運動後脂肪細胞にエピジェネティックな変化が起こる

 「さて、幼子は成長し、その霊は強くなり、イスラエルの民の前に公に出現する日まで荒野にいた」(ルカ1:80)。
 2013年7月4日のサイエンスデイリサイトに、「運動後脂肪細胞にエピジェネティックな変化が起こる」といった題で、論文が紹介されていました。
 既にふれた事がありますが、「エピジェネティック」とは、「DNA塩基配列の変化を伴わない細胞分裂後も継承される遺伝子発現あるいは細胞表現型の変化の」という意味です。
 スエーデンのルンド大学のシャルロット・リング博士らは、私たちが身体運動を始めた時、脂肪細胞のエピジェネティックな段階でどんな事が生じているのか、初めて説明しました。
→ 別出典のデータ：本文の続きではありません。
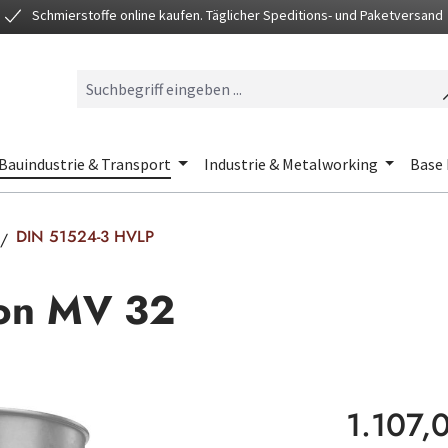
Schmierstoffe online kaufen. Täglicher Speditions- und Paketversand
Bauindustrie & Transport
Industrie & Metalworking
Base 
DIN 51524-3 HVLP
ron MV 32
Regulärer Preis
1.107,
大学の糖尿病センターで准教授をしている博士は、「私たちの研究は運動のプラス効果を示しています。なぜなら身体の中で脂肪の貯蔵に影響を与える遺伝子の、エピジェネティックな基本型式(模様)が変化するからです」と言っています。
 身体の細胞はDNAを含み、それに諸々の遺伝子も含んでいます。それを私たちは受け継ぎ、変える事は出来ません。けれどもその諸々の遺伝子には、「メチル基」というものが付加し、それが「遺伝子発現」として知られているものに影響を与えます。その諸々の遺伝子の活性化・非活性化の如何に関わらずです。メチル基は運動、食事療法、生活様式により、様々なやり方で影響を受けます。それは「DNAメチル化」として知られる過程においてです。それがエピジェネティックスと呼ばれる学問です。比較的新しい研究分野で、近年ますます注目を浴びています。
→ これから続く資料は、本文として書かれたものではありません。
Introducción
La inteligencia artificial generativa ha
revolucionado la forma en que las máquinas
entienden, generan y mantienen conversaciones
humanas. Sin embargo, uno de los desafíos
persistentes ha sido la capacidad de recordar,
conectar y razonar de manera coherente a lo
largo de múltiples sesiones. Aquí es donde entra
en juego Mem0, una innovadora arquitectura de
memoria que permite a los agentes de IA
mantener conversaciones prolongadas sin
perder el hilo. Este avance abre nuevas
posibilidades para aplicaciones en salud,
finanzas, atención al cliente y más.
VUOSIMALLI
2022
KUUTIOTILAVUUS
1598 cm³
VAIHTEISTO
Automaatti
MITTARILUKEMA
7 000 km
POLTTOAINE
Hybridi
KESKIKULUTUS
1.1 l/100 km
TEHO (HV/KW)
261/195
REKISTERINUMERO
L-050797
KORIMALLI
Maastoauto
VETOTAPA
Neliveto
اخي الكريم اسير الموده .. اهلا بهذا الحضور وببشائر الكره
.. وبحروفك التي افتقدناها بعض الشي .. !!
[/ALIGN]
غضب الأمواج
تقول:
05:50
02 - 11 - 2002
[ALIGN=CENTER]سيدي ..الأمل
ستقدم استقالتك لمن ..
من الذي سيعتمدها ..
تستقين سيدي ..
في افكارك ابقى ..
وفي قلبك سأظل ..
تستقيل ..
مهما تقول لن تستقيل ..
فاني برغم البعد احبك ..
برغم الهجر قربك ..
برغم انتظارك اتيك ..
 DNAメチル化をもう少し詳しく見て行きますと、DNAの塩基配列(アデニン<A>、チミン<T>、グアニン<G>、シトシン<C>の4種類)のうち、シトシンの次にグアニンが現れる2塩基配列が比較的頻度の高い領域の事をCpGアイランドと呼び、シトシンとグアニンの間はホスホジエステル結合(p)になっています。例えばTGCTCCGGGGという塩基配列の一部でCGという配列が多くみられる領域がCpGアイランドと呼ばれます。その部分で炭素原子(C)にメチル基(−CH3)が付加する化学反応をDNAメチル化と言います。
 研究者たちは35歳前後で、全く身体活動の経験がなく、やや肥満気味、でも健康な23人の脂肪細胞内で、どのようにメチル化が変化するのかを研究しました。彼らは、運動として6ヶ月間エアロビクス教室などへと通ってもらいました。予定では彼らには週3回でしたが、実際には平均1.8回しか通ってくれませんでした。
 しかしDNA総体の中で48万か所の分析をしたところ、個人が持っている2万〜2万5千の遺伝子のうち7千の遺伝子の中で、エピジェネティックな変化が生じたのが分かりました。研究者たちはさらに2型糖尿病や肥満と結び付く遺伝子のメチル化を特に観察しました。
 すると糖尿病や肥満でも遺伝子の変化が見つかりました。それは身体活動を行った結果、病気の危険性については、DNAのメチル化の変化は、そうした遺伝子が影響を与える仕組みの一つとなっている事が示されたのです。
 実験室ではその発見を確かめる事が出来ました。即ち或る遺伝子を非活性化する事で、そうした遺伝子の発現を減らしていました。それは脂肪細胞の脂肪貯蔵の変化をもたらしたのです。それゆえ運動は脂肪細胞内でエピジェネティクス的な変化を促進させ、健康によい影響を与えることが示された事になります。言い換えると、運動によるDNAメチル化亢進で、糖尿病や肥満に関わる遺伝子の発現が低下したという事です。